Stored data entries
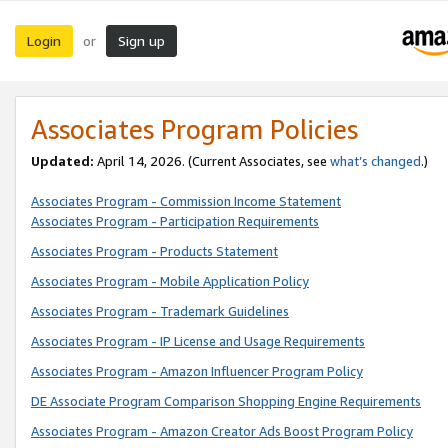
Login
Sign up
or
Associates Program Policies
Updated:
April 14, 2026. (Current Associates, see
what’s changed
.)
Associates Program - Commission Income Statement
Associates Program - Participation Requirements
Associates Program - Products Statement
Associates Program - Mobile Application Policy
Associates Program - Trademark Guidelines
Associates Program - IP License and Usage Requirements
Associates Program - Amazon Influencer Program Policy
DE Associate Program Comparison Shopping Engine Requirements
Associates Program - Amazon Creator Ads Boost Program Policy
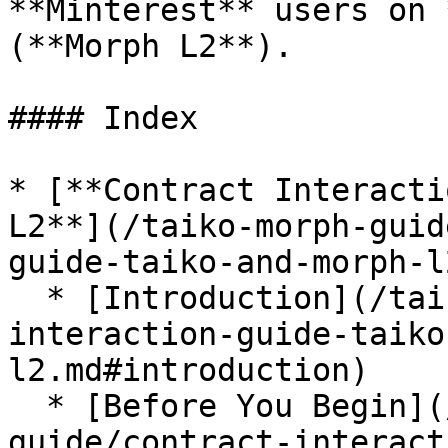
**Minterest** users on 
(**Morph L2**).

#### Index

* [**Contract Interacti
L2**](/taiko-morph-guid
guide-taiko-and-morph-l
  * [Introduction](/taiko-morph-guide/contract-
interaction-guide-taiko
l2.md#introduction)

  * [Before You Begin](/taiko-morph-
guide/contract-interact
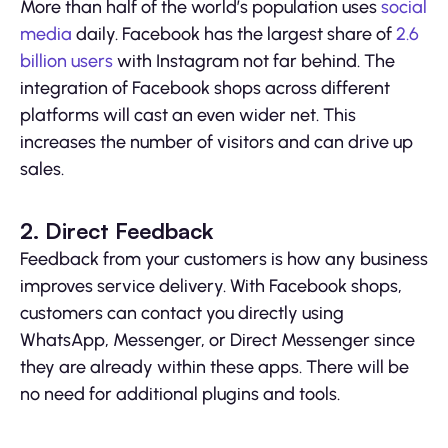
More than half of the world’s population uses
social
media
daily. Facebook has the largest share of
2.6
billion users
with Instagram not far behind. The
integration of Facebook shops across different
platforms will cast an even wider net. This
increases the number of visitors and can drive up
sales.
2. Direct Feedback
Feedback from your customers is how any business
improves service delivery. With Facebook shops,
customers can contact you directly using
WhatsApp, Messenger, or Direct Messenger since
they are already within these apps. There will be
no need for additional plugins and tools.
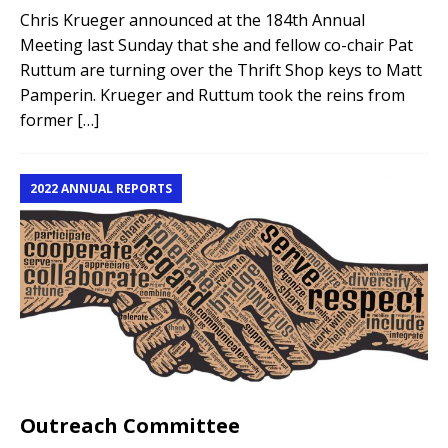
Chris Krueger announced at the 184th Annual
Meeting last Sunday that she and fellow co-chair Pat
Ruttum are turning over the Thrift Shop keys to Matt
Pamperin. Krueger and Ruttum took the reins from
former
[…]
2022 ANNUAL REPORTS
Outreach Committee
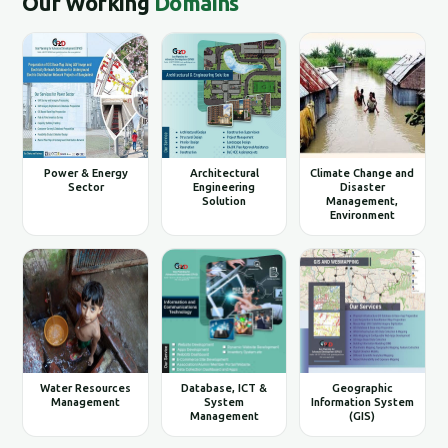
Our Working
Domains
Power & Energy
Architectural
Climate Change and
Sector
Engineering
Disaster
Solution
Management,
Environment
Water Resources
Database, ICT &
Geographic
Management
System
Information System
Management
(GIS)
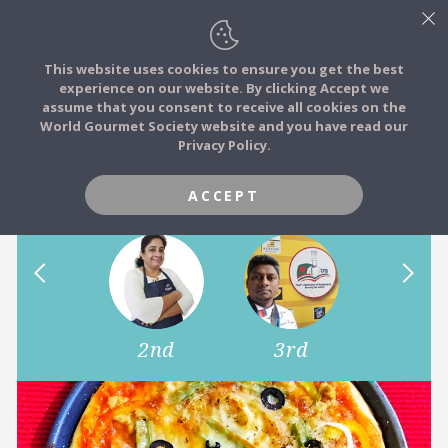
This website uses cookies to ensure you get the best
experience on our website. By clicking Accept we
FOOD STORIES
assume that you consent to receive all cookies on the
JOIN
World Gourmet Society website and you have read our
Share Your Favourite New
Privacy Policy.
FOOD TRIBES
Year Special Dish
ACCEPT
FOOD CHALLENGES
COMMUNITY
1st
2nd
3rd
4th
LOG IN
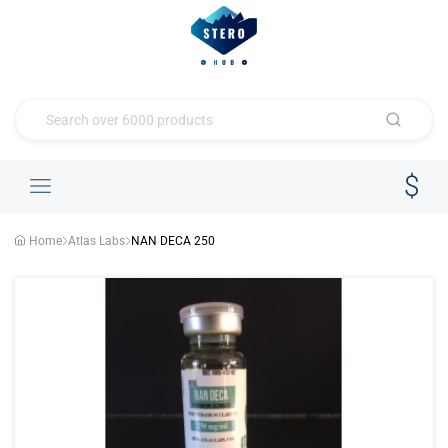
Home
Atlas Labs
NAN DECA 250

TASK OBJECTIVE
Whenever a line above has the word "from" in it, copy that line.

SOLUTION
Feedback from your customers is how any business
Pamperin. Krueger and Ruttum took the reins from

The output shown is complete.